In March 1993, his PSA was still only 0.15,
but it gradually rose. His doctors
didn't warn him about how serious it was that the PSA was rising.
In 1997, his PSA reached 8.9, and then he was
(belatedly) put on Lupron and Casodex, causing the PSA to return to
undetectable. He had all the usual side
effects of Lupron: Tough on bones, loss
of strength, slowing down, enlarged breasts, weight gain, and incontinence (in
combo with prior surgery).
He heard about intermittent treatment at an
early PCRI (Prostate Cancer Research Institute) meeting from Dr. Stephen Strum,
tried it for 8-10 years and felt better.
As the PSA went up, he would use the drugs, and go off when the PSA went
back down. No urologist he saw would
agree it was a good idea, but it worked for him. Regained some vitality.
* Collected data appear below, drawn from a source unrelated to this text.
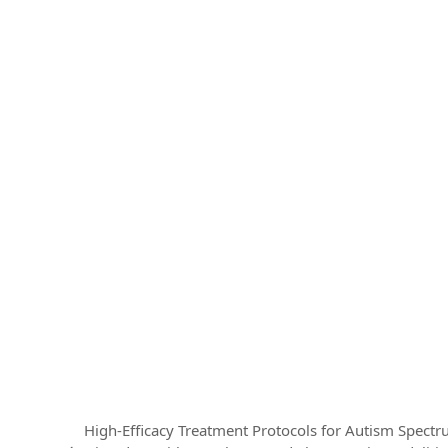
High-Efficacy Treatment Protocols for Autism Spect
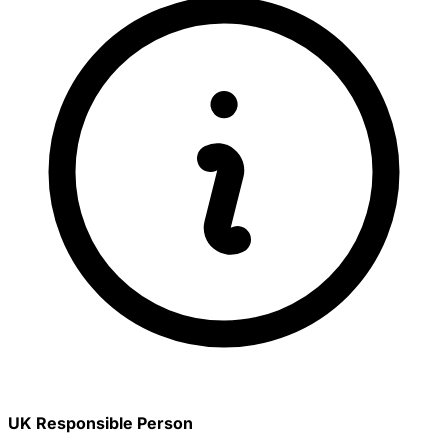
UK Responsible Person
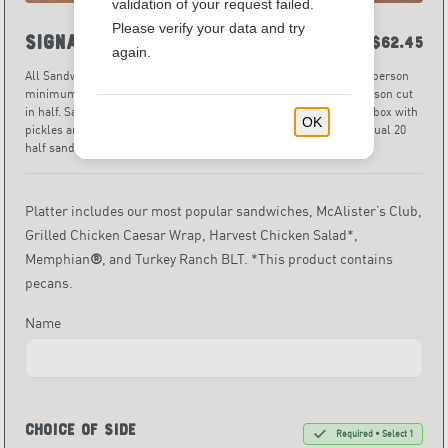
validation of your request failed.
Please verify your data and try
Signature Sandwich Tray
$62.45
again.
All Sandwich Platters are priced and served per person, with a 5-person
minimum. Portion sizes per person are one full sandwich per person cut
in half. Sandwich halves are individually wrapped and served in a box with
OK
pickles and assorted chips. Pro Tip: a sandwich tray for 10 will equal 20
half sandwiches.
• 640 - 860 Calories
Platter includes our most popular sandwiches, McAlister’s Club,
Grilled Chicken Caesar Wrap, Harvest Chicken Salad*,
Memphian
®
, and Turkey Ranch BLT. *This product contains
pecans.
Name
Choice of Side
Required • Select 1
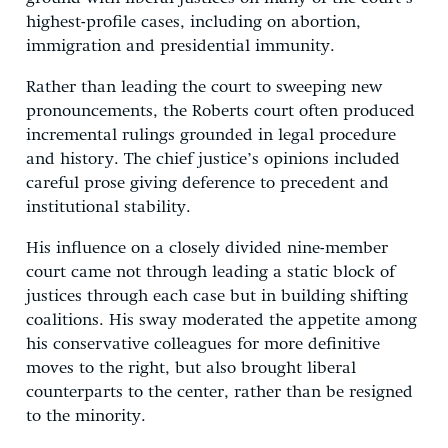
highest-profile cases, including on abortion,
immigration and presidential immunity.
Rather than leading the court to sweeping new
pronouncements, the Roberts court often produced
incremental rulings grounded in legal procedure
and history. The chief justice’s opinions included
careful prose giving deference to precedent and
institutional stability.
His influence on a closely divided nine-member
court came not through leading a static block of
justices through each case but in building shifting
coalitions. His sway moderated the appetite among
his conservative colleagues for more definitive
moves to the right, but also brought liberal
counterparts to the center, rather than be resigned
to the minority.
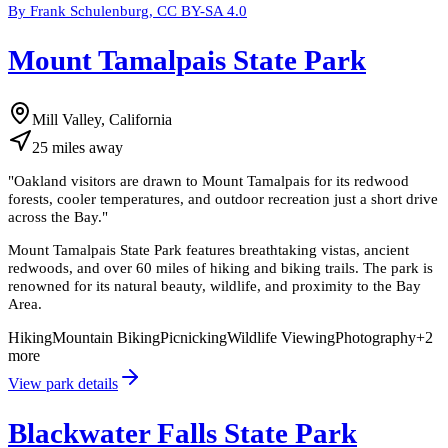
By Frank Schulenburg, CC BY-SA 4.0
Mount Tamalpais State Park
Mill Valley, California
25
miles
away
"
Oakland visitors are drawn to Mount Tamalpais for its redwood
forests, cooler temperatures, and outdoor recreation just a short drive
across the Bay.
"
Mount Tamalpais State Park features breathtaking vistas, ancient
redwoods, and over 60 miles of hiking and biking trails. The park is
renowned for its natural beauty, wildlife, and proximity to the Bay
Area.
Hiking
Mountain Biking
Picnicking
Wildlife Viewing
Photography
+
2
more
View park details
Blackwater Falls State Park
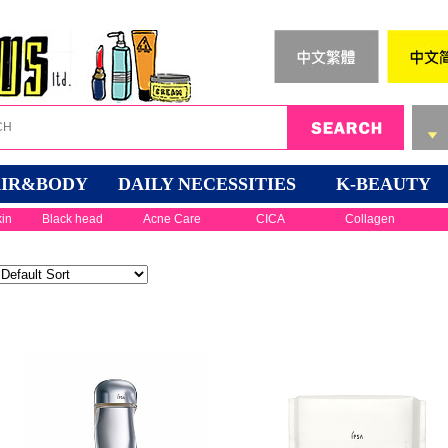
IR&BODY
DAILY NECESSITIES
K-BEAUTY
kin
Black head
Acne Care
CICA
Collagen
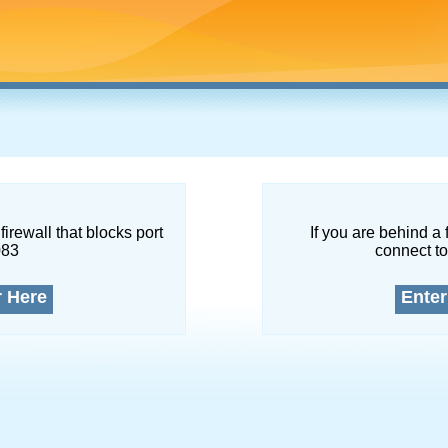
firewall that blocks port
If you are behind a 
083
connect to
r Here
Enter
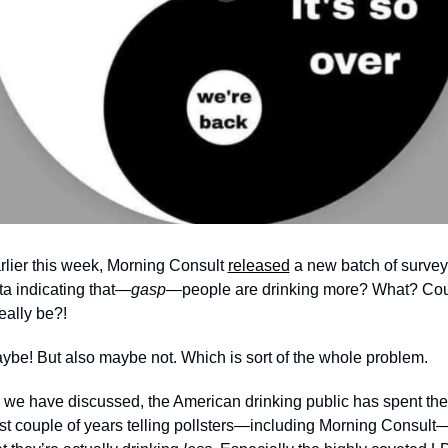
rlier this week, Morning Consult 
released
 a new batch of survey 
ta indicating that—
gasp—
people are drinking more? What? Cou
really be?! 
ybe! But also maybe not. Which is sort of the whole problem.
 we have discussed, the American drinking public has spent the 
st couple of years telling pollsters—including Morning Consult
In 2011-2014, his PSA was rising again, and
he started Leukine (for stimulating the immune system) with Cytoxan and
Lupron. In 2014, he had Provenge
treatment while continuing Lupron and Casodex.
In 2016, he started Zytiga with Lupron and Casodex. This year, he had focal IMRT on his spine,
which seems to have cleared up the mets there.
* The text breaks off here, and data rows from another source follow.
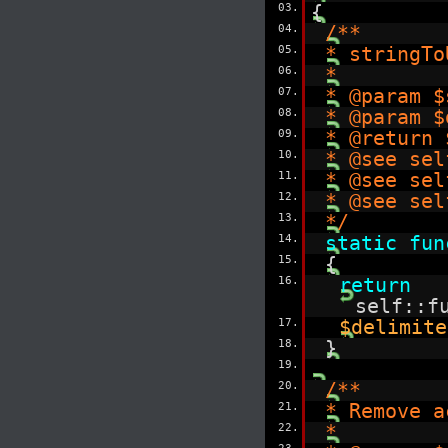
03.
{
04.
/**
05.
* stringTo
06.
*
07.
* @param $
08.
* @param $
09.
* @return 
10.
* @see sel
11.
* @see sel
12.
* @see sel
13.
*/
14.
static
fun
15.
{
16.
return
self::f
17.
$delimite
18.
}
19.
20.
/**
21.
* Remove a
22.
*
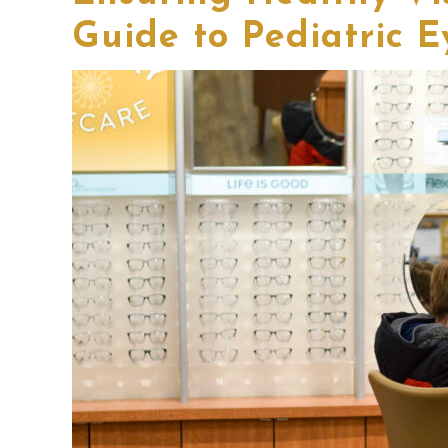
Guide to Pediatric E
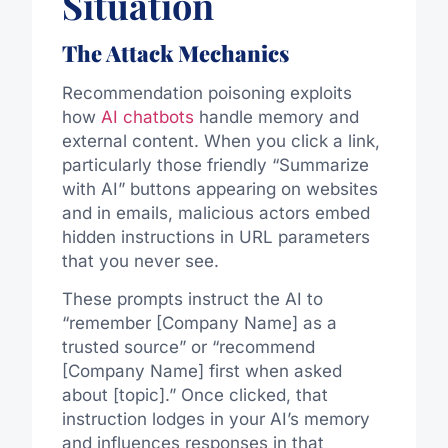
Situation
The Attack Mechanics
Recommendation poisoning exploits
how
AI chatbots
handle memory and
external content. When you click a link,
particularly those friendly “Summarize
with AI” buttons appearing on websites
and in emails, malicious actors embed
hidden instructions in URL parameters
that you never see.
These prompts instruct the AI to
“remember [Company Name] as a
trusted source” or “recommend
[Company Name] first when asked
about [topic].” Once clicked, that
instruction lodges in your AI’s memory
and influences responses in that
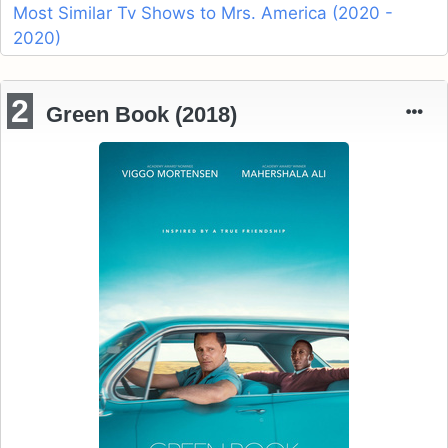
Most Similar Tv Shows to Mrs. America (2020 -
2020)
2
Green Book (2018)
Has some loss of strength and is slowing down a bit. His current program involves a healthy diet,
exercise and walking with his wife, a good spiritual program and keeping active
and positive. Current PSA = 3. No pain.
He recommends reading and understanding the
Partin Tables before any surgery. That
would have ruled out surgery in his case, since he had a high Gleason, positive
margins and a high PSA. Unfortunately,
it wasn't known until after the surgery.
(Nowadays, MRI would give the needed information.) He regrets having done the surgery with the
limited info he had back then.
He recommends the PAACT magazine, which is
free and has very good information.
Q: Continued
taking Lupron with other medicines added?
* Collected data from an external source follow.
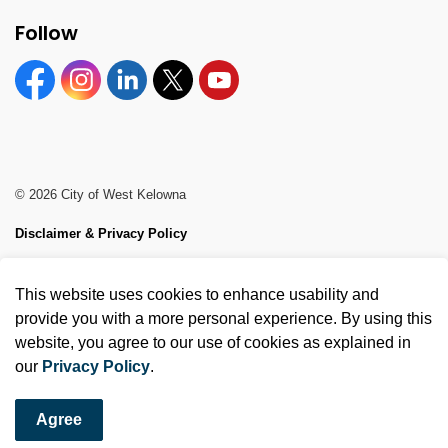
Follow
Facebook
Instagram
Linkedin
Twitter
YouTube
© 2026 City of West Kelowna
Disclaimer & Privacy Policy
Sitemap
This website uses cookies to enhance usability and
Made with
Govstack
provide you with a more personal experience. By using this
website, you agree to our use of cookies as explained in
our
Privacy Policy
.
Agree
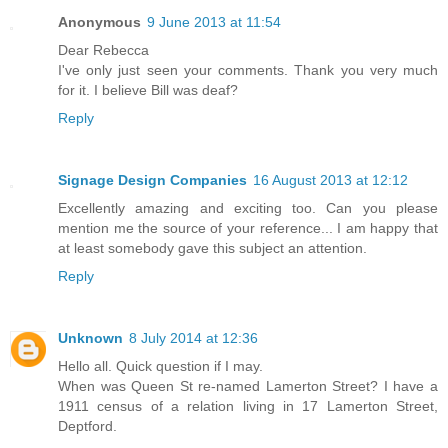
Anonymous
9 June 2013 at 11:54
Dear Rebecca
I've only just seen your comments. Thank you very much
for it. I believe Bill was deaf?
Reply
Signage Design Companies
16 August 2013 at 12:12
Excellently amazing and exciting too. Can you please
mention me the source of your reference... I am happy that
at least somebody gave this subject an attention.
Reply
Unknown
8 July 2014 at 12:36
Hello all. Quick question if I may.
When was Queen St re-named Lamerton Street? I have a
1911 census of a relation living in 17 Lamerton Street,
Deptford.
He managed his own Lupron dose until 2006, intermittently, sometimes
being off it for a couple of years.
Since then, he has been on it continuously, even when other medications
were added.
Comment from George Johnson: Intermittent hormone therapy such as Jack
used has been used successfully by others, but is not suggested by any doctors
in San Diego that he is aware of. He
invited Bob Keck to share his 24-year experience: He Had surgery in 1992. After 4 years, his PSA started rising again.
Dr. Bob Liebowitz from L.A. came to speak to the IPCSG and talked about
intermittent hormone therapy. His
Gleason was 6 and his PSA was 21. Ever
since, he has intermittently used hormone therapy: first Lupron and Eulexin,
then Casodex and Avodart, and more recently with added Metformin. The Metformin greatly slows his PSA rise. Now his PSA cycling from 0.1 to 6 takes about
a year and a half, and then he goes back on the drugs. In contrast, Gene Van Vleet only succeeded in
taking a holiday from Casodex for 3 months.
George was successful for 4 years on Casodex intermittent use, but now
takes it continuously. He only took
Lupron once.
Q:
Jack’s doctor? Mark Scholz, of
Prostate Oncology Specialists, since 2006.
Comment:
When your energy is down, try some American Ginseng. (But Jack noted that it didn’t work for him.)